Check if Parentheses Match in Source Code
This program checks if parentheses match up in a buffer that contains source code.
The source code is in a language similar to C. It supports the following:
Comments that start with /* and end with */, and can span multiple lines. Comments that start with //, and run to the end of the line. Strings that are delimited with double quote (") characters.
In addition, the following rules apply:
Inside a /* */ comment, // and " are ignored. Inside a // comment, /*, */, and " are ignored.
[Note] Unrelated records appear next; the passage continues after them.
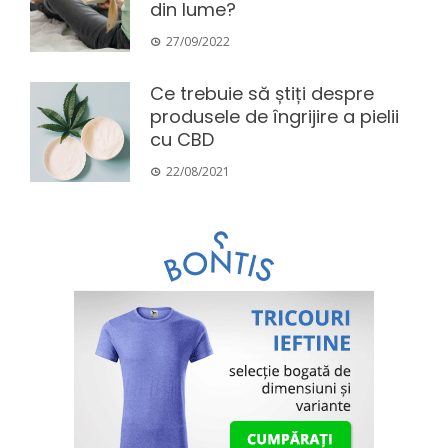
din lume?
27/09/2022
Ce trebuie să știți despre
produsele de îngrijire a pielii
cu CBD
22/08/2021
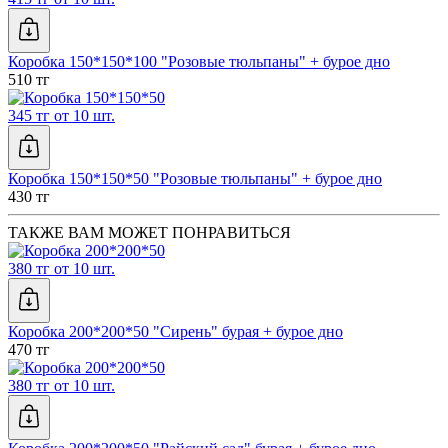
Коробка 150*150*100 "Розовые тюльпаны" + бурое дно
510 тг
345 тг от 10 шт.
Коробка 150*150*50 "Розовые тюльпаны" + бурое дно
430 тг
ТАКЖЕ ВАМ МОЖЕТ ПОНРАВИТЬСЯ
380 тг от 10 шт.
Коробка 200*200*50 "Сирень" бурая + бурое дно
470 тг
380 тг от 10 шт.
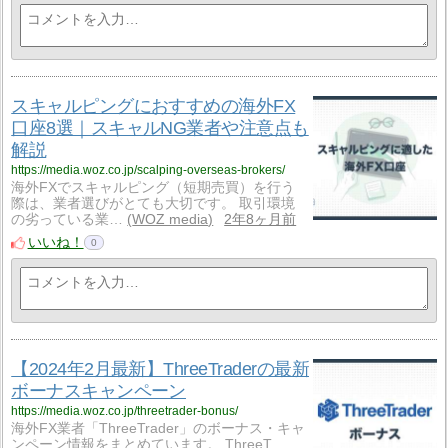
スキャルピングにおすすめの海外FX
口座8選｜スキャルNG業者や注意点も
解説
https://media.woz.co.jp/scalping-overseas-brokers/
海外FXでスキャルピング（短期売買）を行う
際は、業者選びがとても大切です。 取引環境
の劣っている業…
WOZ media
2年8ヶ月前
いいね！
0
【2024年2月最新】ThreeTraderの最新
ボーナスキャンペーン
https://media.woz.co.jp/threetrader-bonus/
海外FX業者「ThreeTrader」のボーナス・キャ
ンペーン情報をまとめています。 ThreeT…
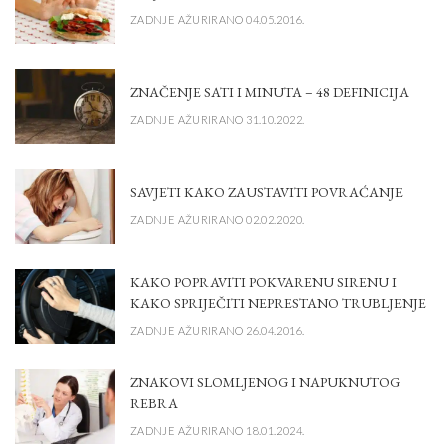
ZADNJE AŽURIRANO 04.05.2016.
ZNAČENJE SATI I MINUTA – 48 DEFINICIJA
ZADNJE AŽURIRANO 31.10.2022.
SAVJETI KAKO ZAUSTAVITI POVRAĆANJE
ZADNJE AŽURIRANO 02.02.2020.
KAKO POPRAVITI POKVARENU SIRENU I
KAKO SPRIJEČITI NEPRESTANO TRUBLJENJE
ZADNJE AŽURIRANO 26.04.2016.
ZNAKOVI SLOMLJENOG I NAPUKNUTOG
REBRA
ZADNJE AŽURIRANO 18.01.2024.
Inside a string, comment delimiters are ignored. Inside a string, the two-character sequence \" indicates an escaped double quote, which means that the string contains a double quote character and does not terminate. A newline ends a string constant.
The program uses a state machine. The states are identified by a number:
0. Regular text [looking for / or "] 1. In state 0, hit / [looking for / or *] 2. In state 0, hit " [now in " string, looking for \ or " or \n] 3. In state 1, hit * [now in /* comment, looking for *] 4. In state 3, hit * [in /* comment, looking for /] 5. In state 1, hit / [now in // comment, looking for \n] 6. In state 2, hit \ [in " string, looking for "]
The program special cases the characters *, /, ", \, and newline ('\n') when they appear in the buffer. For each character, the program uses a table of which state to move to next, based on the current state:
* = "0324352"
/ = "1523052"
" = "2003352"
\ = "0063352"
\n = "0003300"
For example, this means that if the program encounters a * while in state 1, it should move to state 3. This corresponds to having seen a / as the previous character and now seeing a *, which puts the state machine into the "in /* comment" state.
There is also a special table for what to do if the program encounters any other character-in some cases, the state stays unchanged; in other cases, it won't:
other = "0023352"
For example, if in state 1 (just saw a /, looking for * or /) and any other character is seen, the program should revert back to state 0, normal text. But in state 2 (inside a " string), the state should remain unchanged unless one of the special characters is seen.
The program has to only track parentheses (for the purpose of determining if they are matched up) when in states 0 or 1.
On entry, the variable textdata holds a pointer to the buffer, which is terminated with a '\0' character. The variable chars points to a '\0'-terminate string that contains the special characters, in order: *, /, ", \, newline (this string would be written in C, with appropriate escape characters, as "*/\"\\\n").
In addition, the six variables startable, slashtable, doublequotetable, backslashtable, newlinetable, and othertable point to '\0'-terminate strings containing the state transition tables previously shown.
Remember precisely how repne scasb works. For each iteration, it does the following:
Exit if ecx is 0. Perform the scasb (which sets the flags based on al - byte ptr [edi]). Decrement ecx without changing the flags. Exit if the zero flag is 1.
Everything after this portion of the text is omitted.